◆ What the task requires ◆
If an entry holds an image, leave that image out and transcribe everything else exactly.

=======

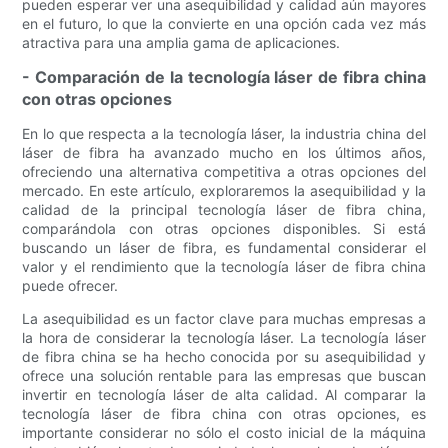
pueden esperar ver una asequibilidad y calidad aún mayores
en el futuro, lo que la convierte en una opción cada vez más
atractiva para una amplia gama de aplicaciones.
- Comparación de la tecnología láser de fibra china
con otras opciones
En lo que respecta a la tecnología láser, la industria china del
láser de fibra ha avanzado mucho en los últimos años,
ofreciendo una alternativa competitiva a otras opciones del
mercado. En este artículo, exploraremos la asequibilidad y la
calidad de la principal tecnología láser de fibra china,
comparándola con otras opciones disponibles. Si está
buscando un láser de fibra, es fundamental considerar el
valor y el rendimiento que la tecnología láser de fibra china
puede ofrecer.
La asequibilidad es un factor clave para muchas empresas a
la hora de considerar la tecnología láser. La tecnología láser
de fibra china se ha hecho conocida por su asequibilidad y
ofrece una solución rentable para las empresas que buscan
invertir en tecnología láser de alta calidad. Al comparar la
tecnología láser de fibra china con otras opciones, es
importante considerar no sólo el costo inicial de la máquina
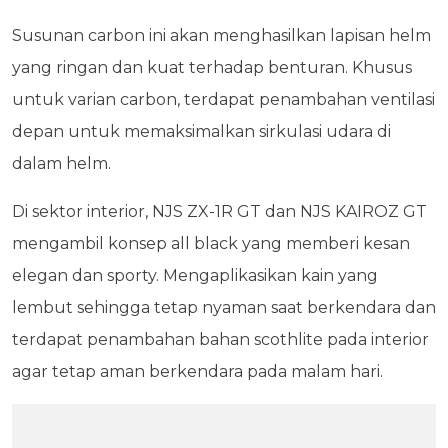
Susunan carbon ini akan menghasilkan lapisan helm
yang ringan dan kuat terhadap benturan. Khusus
untuk varian carbon, terdapat penambahan ventilasi
depan untuk memaksimalkan sirkulasi udara di
dalam helm.
Di sektor interior, NJS ZX-1R GT dan NJS KAIROZ GT
mengambil konsep all black yang memberi kesan
elegan dan sporty. Mengaplikasikan kain yang
lembut sehingga tetap nyaman saat berkendara dan
terdapat penambahan bahan scothlite pada interior
agar tetap aman berkendara pada malam hari.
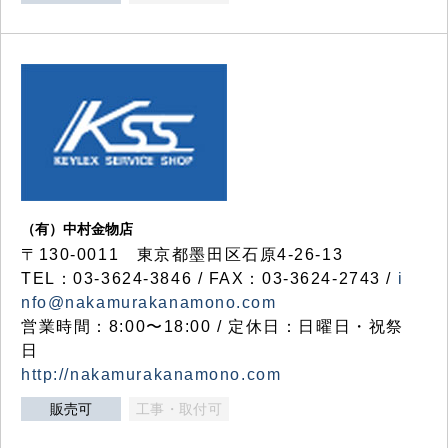
（有）中村金物店
〒130-0011 東京都墨田区石原4-26-13
TEL：03-3624-3846 / FAX：03-3624-2743 /
i
nfo@nakamurakanamono.com
営業時間：8:00〜18:00 / 定休日：日曜日・祝祭
日
http://nakamurakanamono.com
販売可
工事・取付可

=======

◆ Answer to this problem ◆
pueden esperar ver una asequibilidad y calidad aún mayores
en el futuro, lo que la convierte en una opción cada vez más
atractiva para una amplia gama de aplicaciones.
- Comparación de la tecnología láser de fibra china
con otras opciones
En lo que respecta a la tecnología láser, la industria china del
láser de fibra ha avanzado mucho en los últimos años,
ofreciendo una alternativa competitiva a otras opciones del
mercado. En este artículo, exploraremos la asequibilidad y la
calidad de la principal tecnología láser de fibra china,
comparándola con otras opciones disponibles. Si está
buscando un láser de fibra, es fundamental considerar el
valor y el rendimiento que la tecnología láser de fibra china
puede ofrecer.
La asequibilidad es un factor clave para muchas empresas a
la hora de considerar la tecnología láser. La tecnología láser
de fibra china se ha hecho conocida por su asequibilidad y
ofrece una solución rentable para las empresas que buscan
invertir en tecnología láser de alta calidad. Al comparar la
tecnología láser de fibra china con otras opciones, es
importante considerar no sólo el costo inicial de la máquina
Susunan carbon ini akan menghasilkan lapisan helm
yang ringan dan kuat terhadap benturan. Khusus
untuk varian carbon, terdapat penambahan ventilasi
depan untuk memaksimalkan sirkulasi udara di
dalam helm.
Di sektor interior, NJS ZX-1R GT dan NJS KAIROZ GT
mengambil konsep all black yang memberi kesan
elegan dan sporty. Mengaplikasikan kain yang
lembut sehingga tetap nyaman saat berkendara dan
terdapat penambahan bahan scothlite pada interior
agar tetap aman berkendara pada malam hari.
（有）中村金物店
〒130-0011 東京都墨田区石原4-26-13
TEL：03-3624-3846 / FAX：03-3624-2743 /
i
nfo@nakamurakanamono.com
営業時間：8:00〜18:00 / 定休日：日曜日・祝祭
日
http://nakamurakanamono.com
販売可
工事・取付可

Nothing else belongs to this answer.